Tears of lamentation. Joseph wept when he was reunited with his brothers. They were tears of reconciliation. Baby Moses wept in the basket boat. Tears of innocence. The children of Israel wept in the wilderness as they remembered the food they had back in Egypt. Tears of greed, of faithlessness. Hannah wept because she was without child. Tears of supplication. Israel wept in the Psalms when they remembered Zion, Psalm 137. Tears of, of regret, tears of longing. Jeremiah has been called "the weeping prophet". He said, "Oh that my head were waters, and mine eyes a fountain of tears, that I might weep day and night for the slain of the daughter of my people"! Jeremiah 9, verse 1. Mary Magdalene washed Jesus' feet with tears of repentance. Peter wept. Matthew 26:75 says that after he had denied Jesus the third time, "he went out, and wept bitterly".

The shortest verse in the Bible tells us that as He stood at the tomb of Lazarus, "Jesus wept". John 11:35. Jesus' ministry was its own trail of tears. He came to this world to live the life that we could not live and to offer us everlasting life, as a gift. You know, I don't want to stretch this too far, but if God doesn't weep over seeing people reject the gift of salvation, at least it has to break His heart. But what happens in the end of all this? One of the most hopeful verses in the Bible is Revelation 21, verse 4. It says, "And God shall wipe away all tears from their eyes; and there shall be no more death, neither sorrow, nor crying, neither shall there be any more pain: for the former things are passed away".

In this world, there's injustice; there's pain. Some of that can be addressed. Sometimes wrongs are righted. Sometimes. It didn't happen in the case of the Trail of Tears. But there's coming a time when every wrong will be righted, when every illness will have been cured, where death no longer happens, where tears will never more be shed. For some people, the pain of this earth is just too much. Seems that way. But one day, one day when Jesus returns, He's going to make all the wrongs right, and He wants you to be ready for that day. Jesus has been through enough pain already. He shed enough tears. Your salvation will mean more to heaven than you could possibly know. Can you make a decision today to allow Jesus to have your heart?
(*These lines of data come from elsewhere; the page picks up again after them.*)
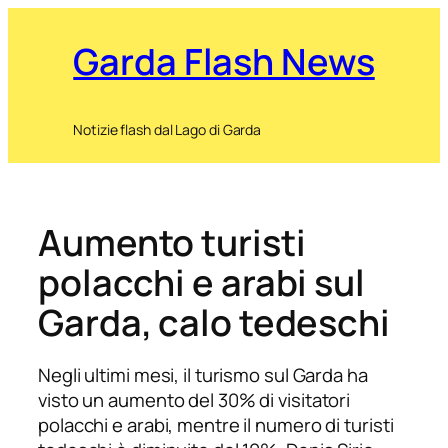
Garda Flash News
Notizie flash dal Lago di Garda
Aumento turisti
polacchi e arabi sul
Garda, calo tedeschi
Negli ultimi mesi, il turismo sul Garda ha
visto un aumento del 30% di visitatori
polacchi e arabi, mentre il numero di turisti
To look beyond this world to the world to come, to accept Jesus into your life by faith? One day, no more tears, just perfection forever. You want to be there. God wants you to be there. Let's pray together now.

Our Father in heaven, we thank You that one day there will be no more tears. The Trail of Tears reminds us that this is a world of injustice and harshness and cruelty and sadness and pain. But we are reminded today that this is still a world of blessing. Your Word reminds us that Your mercies are new every morning, and our hope today is in the blessed hope. One day Jesus will come back and take care of all of those things that trouble us.


Friend, where is your hope today? Can you look beyond this world? To a Savior who has shed tears for you and is looking forward to coming back to this world so that you can be with Him forever. Is the return of Jesus your hope, friend? If it isn't, tell God right now you wish Jesus to be your Savior. Invite the God of heaven to take your heart and make it His own. And He will.

Father, we look forward to that day, and we thank You that through Jesus we have now the hope of everlasting life in a land with no more tears. And we pray in Jesus' name, amen.